This is why it’s impossible for the Kremlin to lie about Putin’s weird disappearance
The president's carefully cultivated image rests on never showing weakness.
Julia Ioffe is a contributing writer at The New York Times Magazine. She was the Moscow correspondent for Foreign Policy and The New Yorker.
It’s been more than a week now since anybody’s seen Russian President Vladimir Putin. He had a mundane meeting with Italian Prime Minister Matteo Renzi on March 5, and then … nothing. Since then, Putin hasn’t been seen in public, and the Russian blogosphere can talk about nothing else. Their president skipped a number of events—including one with his FSB bigwigs—and the Kazakhs, with whom Putin was supposed to meet this week, said the Russian president was ill. They quickly walked it back after the Kremlin denied it. The Kremlin began fiddling with Putin’s schedule. State television began broadcasting news of meetings planned for the future as if they had already happened in order to show that Putin was alive enough to attend meetings. Dmitry Peskov, Putin’s mustachioed spokesman, has been stonewalling all week, insisting that his boss is not only breathing, but “breaking hands” with his manly handshake.

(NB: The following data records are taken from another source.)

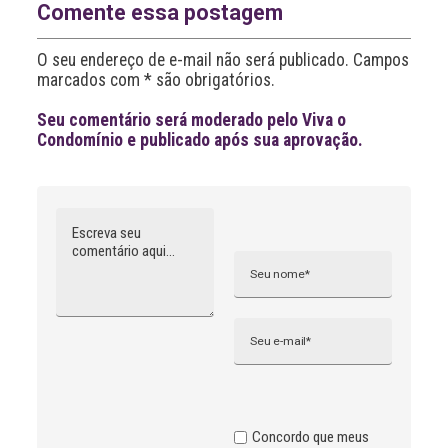
a
Comente essa postagem
t
i
O seu endereço de e-mail não será publicado. Campos
v
marcados com * são obrigatórios.
e
:
Seu comentário será moderado pelo Viva o
Condomínio e publicado após sua aprovação.
Comentário
Nome
A
l
t
e
r
n
Email
a
t
i
v
e
:
Concordo que meus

Unsurprisingly, this combination—active and seemingly frantic dissimulation, and flat denial that anything is amiss—is perfect for the Internet. #PutinIsDead began trending on Russian Twitter, and the Russian blogosphere began to churn out theories of what happened to Dear Shirtless Leader, each version more ludicrous than the next.

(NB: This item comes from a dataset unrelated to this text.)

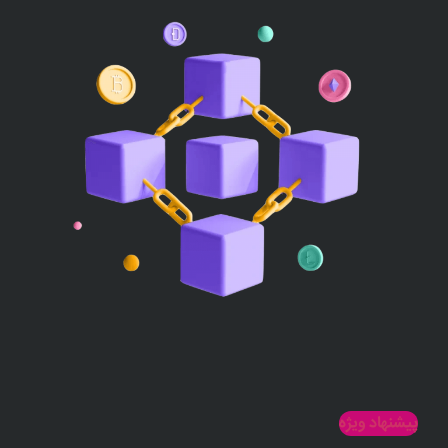
پیشنهاد ویژه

There was the anonymous letter claiming to be from an employee of elite Moscow hospital, who said that Putin had had a stroke and was languishing in the hospital. There were the frantic messages from people who know people in the Russian Embassy in London, saying that they had abandoned London en masse and that there would be a statement in three hours—a statement that never got made. There was the (false) report of the Kremlin press service asking foreign correspondents not to leave Moscow ahead of what would be a major announcement this weekend. A former Putin aide living in Washington posited that Putin had been overthrown by the siloviki (“strongmen”) in a palace coup. Ramzan Kadyrov, the head of the Chechen Republic and Putin’s most violent cheerleader, wrote a curious Instagram post about his loyalty to Putin, “whether he [Putin] is in office or not.”
Putin was even momentarily found, in the vicinity of Ticino, Switzerland, where, a local tabloid announced, Putin’s gymnast girlfriend Alina Kabayeva had given birth. Hopes were dashed when Peskov appeared again to say that this too was untrue. By this time, he was reaching new levels of exasperation. “Yes. We’ve already said this a hundred times,” he barked at a Reuters reporter who called to ask if Putin were, in fact, in good health. “This isn’t funny any more.”
This is, in large part, a crisis of the Kremlin’s making. If Peskov can’t make Putin reappear, the obvious thing to do would be to furnish some plausible explanation, like, “The President has come down with a bad case of the flu but is following all developments and will be back at work shortly.”
But that statement is impossible for two reasons. First, manly men don’t get sick. Putin’s carefully cultivated image rests on never showing weakness, which is crucial in hypercompetitive Russia. If one shows some weakness, then one is all weakness—and therefore prey. This is why Putin never apologizes and, in the rare instance in which he reverses a decision, will do so long after the public gaze or outcry has moved on. Putin is the national leader and does not admit mistakes. It is beneath national leaders to do such lily-livered things.